O Itamaraty comunicou nesta quinta-feira (12), em resposta ao Supremo Tribunal Federal (STF), que uma visita do assessor de Donald Trump Darren Beattie com o ex-presidente Jair Bolsonaro “pode configurar indevida ingerência nos assuntos internos do Estado brasileiro”.
O retorno do Ministério das Relações Exteriores (MRE) vem após pedido do ministro Alexandre de Moraes por mais detalhes sobre a finalidade da agenda do assessor de Trump Darren Beattie no Brasil na próxima semana.
Em comunicação oficial dada no dia 6 de março, o governo dos Estados Unidos informou ao Itamaraty que Beattie viajaria ao Brasil “para uma conferência sobre minerais críticos e para reuniões oficiais com representantes do Governo brasileiro” e, por este motivo, o visto ao Consulado‑Geral foi concedido ao assessor. “O processamento e a concessão do visto ocorreram exclusivamente com base na justificativa então apresentada pelo Departamento de Estado”, informou o ministério.
Trata-se, portanto, de solicitação realizada em momento posterior ao encaminhamento do pedido de visto ao Consulado‑Geral e
que, ressalte‑se, não guarda relação com os propósitos da viagem originalmente informados pelo governo norte-americano.
O princípio da não-intervenção, como norma convencional vincula o Brasil e os Estados Unidos da América e está expresso na Constituição Federal Brasileira, e rege as relações internacionais do Brasil.
O MRE informou que:
- Não havia, até 11 de março, qualquer agenda diplomática previamente registrada no âmbito do Ministério das Relações Exteriores envolvendo o Sr.
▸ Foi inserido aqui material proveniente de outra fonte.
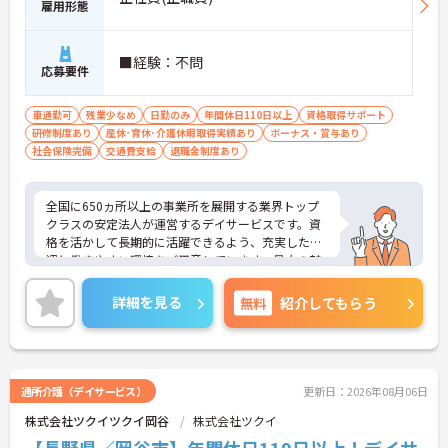
雇用形態
■経験：不問
応募要件
車通勤可
残業少なめ
日勤のみ
年間休日110日以上
資格取得サポート
研修制度あり
産休･育休･介護休暇取得実績あり
ボーナス・賞与あり
社会保険完備
交通費支給
退職金制度あり
全国に650ヵ所以上の事業所を展開する業界トップ
クラスの安定法人が運営するデイサービスです。資
格を活かして長期的に活躍できるよう、充実した待
遇と働きやすい環境をご用意しています。最大の魅
力は夜勤なしの日勤のみで年間休日は119日しっか
り確保できる点にあります。毎月付与されるリフレ
詳細を見る
無料
紹介してもらう
ッシュ休暇を利用して連休の取得も可能です。ま
た、子育てサポート企業として「くるみん認定」を
取得しており、こども休暇や充実した扶養手当など
ご家庭との両立を後押しする制度が整っています。
入社後1年間は専用のチューターがつき手厚くフォ
通所介護（デイサービス）
更新日：2026年08月06日
ローするため、新しい環境への不安を軽減できま
株式会社ツクイツクイ岡谷
株式会社ツクイ
す。最大185万円の賞与支給の実績や、宿泊費補助
等の独自の福利厚生制度も備わっており、有資格者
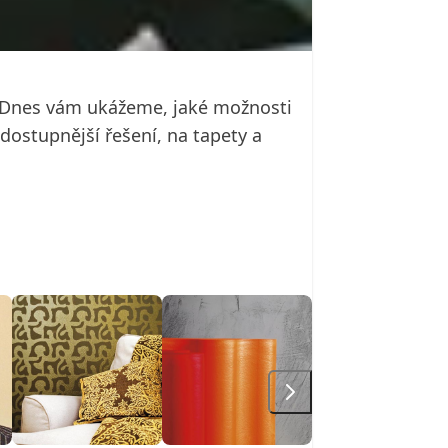
. Dnes vám ukážeme, jaké možnosti
dostupnější řešení, na tapety a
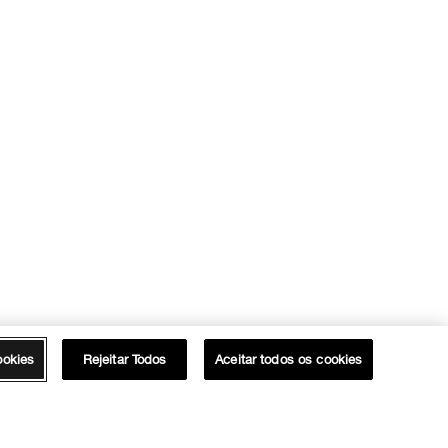
ookies
Rejeitar Todos
Aceitar todos os cookies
Darren Beattie;
- O pedido de visita ao ex‑Presidente não se enquadra nos objetivos oficialmente comunicados pelo Departamento de Estado;
- O visto de entrada foi concedido com base em pedido que indicava a participação do funcionário do Departamento de Estado em evento para promover as relações bilaterais e em reuniões oficiais;
Pedido de Moraes
Alexandre de Moraes solicitou nesta quarta-feira (11), que o Itamaraty envie informações sobre a agenda de Darren Beattie no Brasil. O objetivo era esclarecer se o assessor de Donald Trump possui compromissos no país e se pediu para visitar o ex-presidente Jair Bolsonaro (PL) na Papudinha, em Brasília.
O STF já havia autorizado que Darren Beattie se encontrasse com Bolsonaro na próxima quarta-feira (18). Os advogados de Bolsonaro, no entanto, protocolaram um pedido para remarcar a visita para segunda-feira (16) ou terça-feira (17), afirmando que o assessor já possui agendas no Brasil que não podem ser remarcadas, o que inviabilizaria o encontro nessa data.
Para os advogados de Bolsonaro, a data escolhida pelo ministro “acaba por inviabilizar materialmente a própria realização da visita autorizada”. Por se tratar de funcionário “de alto escalão do Departamento de Estado dos Estados Unidos”, não há possibilidade concreta de estender a agenda de Beattie.